• **EXERCISE BRIEF**:
Reprint all of the data below exactly as shown and skip every image.
◆ ◆ ◆ ◆
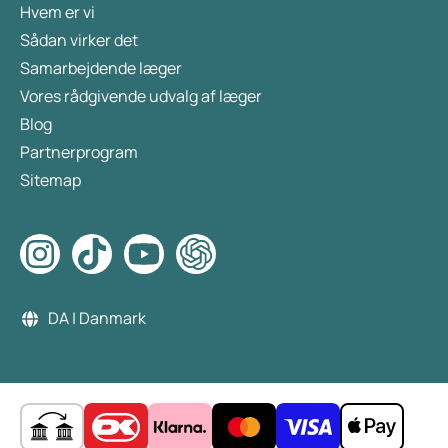
Hvem er vi
Sådan virker det
Samarbejdende læger
Vores rådgivende udvalg af læger
Blog
Partnerprogram
Sitemap
DA | Danmark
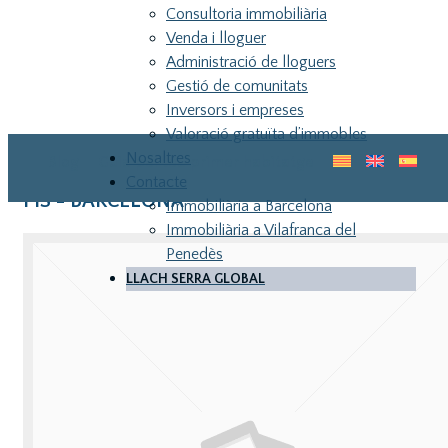
Consultoria immobiliària
Venda i lloguer
Administració de lloguers
Gestió de comunitats
Inversors i empreses
Valoració gratuïta d’immobles
Nosaltres
Blog
Guia pel teu primer habitatge
Contacte
PIS - BARCELONA
Immobiliària a Barcelona
Immobiliària a Vilafranca del
Penedès
LLACH SERRA GLOBAL
LLA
◆ ◆ ◆ ◆
• **OUTPUT OF THE TASK**:
Hvem er vi
Sådan virker det
Samarbejdende læger
Vores rådgivende udvalg af læger
Blog
Partnerprogram
Sitemap
DA | Danmark
Consultoria immobiliària
Venda i lloguer
Administració de lloguers
Gestió de comunitats
Inversors i empreses
Valoració gratuïta d’immobles
Nosaltres
Blog
Guia pel teu primer habitatge
Contacte
PIS - BARCELONA
Immobiliària a Barcelona
Immobiliària a Vilafranca del
Penedès
LLACH SERRA GLOBAL
LLA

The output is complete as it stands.